WHAT YOU ARE ASKED TO DO => Scan the records and identify every line in which the string "Terminus" occurs, then return those lines.

*** Opening DATA EXTRACTS ***

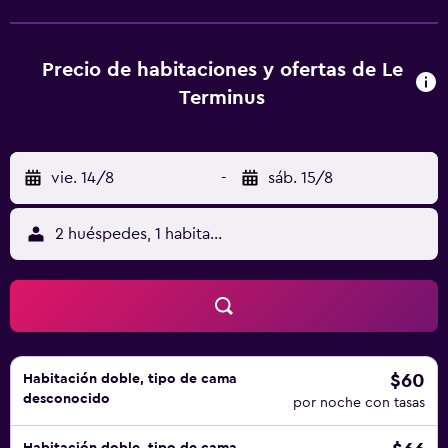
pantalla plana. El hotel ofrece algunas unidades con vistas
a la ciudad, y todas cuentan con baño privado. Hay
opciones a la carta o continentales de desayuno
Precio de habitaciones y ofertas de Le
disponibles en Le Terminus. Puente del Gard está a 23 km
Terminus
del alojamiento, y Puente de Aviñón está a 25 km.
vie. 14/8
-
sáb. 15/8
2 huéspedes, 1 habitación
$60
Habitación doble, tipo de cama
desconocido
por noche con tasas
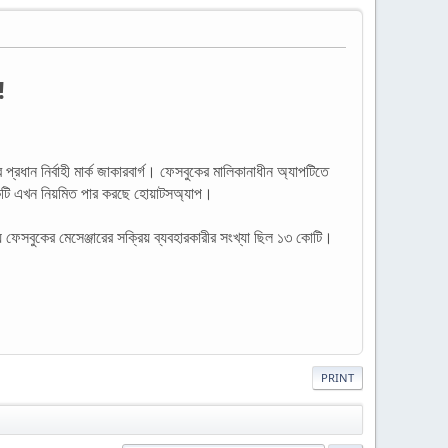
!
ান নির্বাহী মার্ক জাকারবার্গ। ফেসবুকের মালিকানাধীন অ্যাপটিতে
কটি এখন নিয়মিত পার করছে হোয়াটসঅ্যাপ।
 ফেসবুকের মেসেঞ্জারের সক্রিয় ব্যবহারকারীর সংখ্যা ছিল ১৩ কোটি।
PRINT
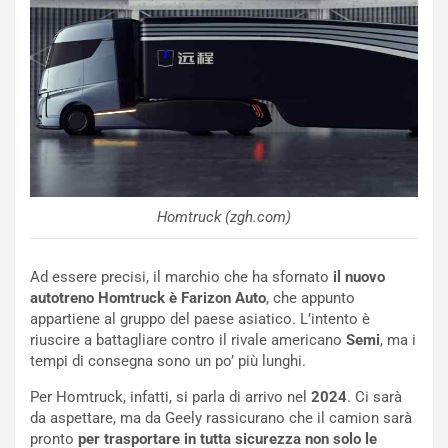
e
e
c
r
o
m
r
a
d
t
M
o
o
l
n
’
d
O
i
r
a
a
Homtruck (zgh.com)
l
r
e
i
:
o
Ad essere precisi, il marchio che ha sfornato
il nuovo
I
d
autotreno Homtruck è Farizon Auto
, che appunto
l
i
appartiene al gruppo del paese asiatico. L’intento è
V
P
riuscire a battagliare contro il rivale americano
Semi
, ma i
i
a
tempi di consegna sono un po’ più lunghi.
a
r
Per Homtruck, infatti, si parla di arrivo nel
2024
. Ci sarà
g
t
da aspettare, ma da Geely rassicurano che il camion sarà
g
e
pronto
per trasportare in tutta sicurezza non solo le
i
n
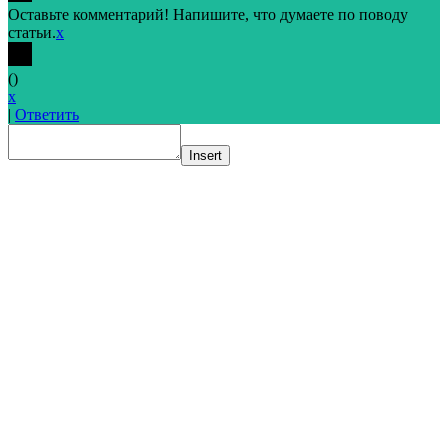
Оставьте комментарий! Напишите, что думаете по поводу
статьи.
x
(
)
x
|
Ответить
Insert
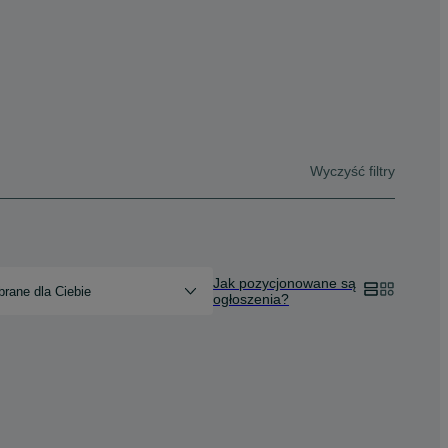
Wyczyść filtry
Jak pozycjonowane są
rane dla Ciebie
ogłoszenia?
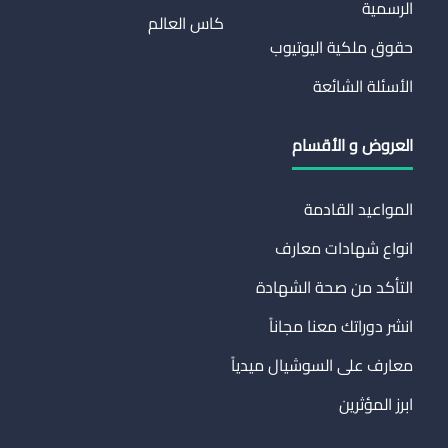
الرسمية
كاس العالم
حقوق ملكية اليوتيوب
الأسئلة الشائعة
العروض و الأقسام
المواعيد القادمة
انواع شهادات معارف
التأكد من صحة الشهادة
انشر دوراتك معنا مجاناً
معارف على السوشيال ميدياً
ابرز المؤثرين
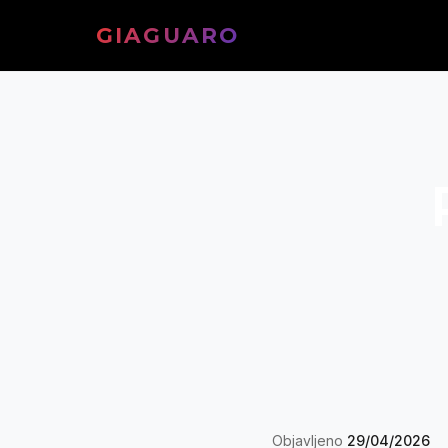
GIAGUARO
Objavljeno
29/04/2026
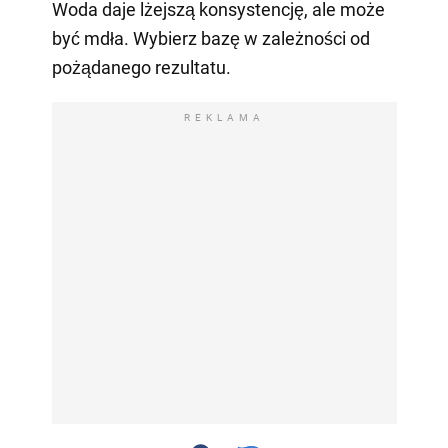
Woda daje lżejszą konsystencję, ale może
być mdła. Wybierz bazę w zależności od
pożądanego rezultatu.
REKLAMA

*** Closing DATA EXTRACTS ***

TASK RESPONSE =>
disponibles en Le Terminus. Puente del Gard está a 23 km
Terminus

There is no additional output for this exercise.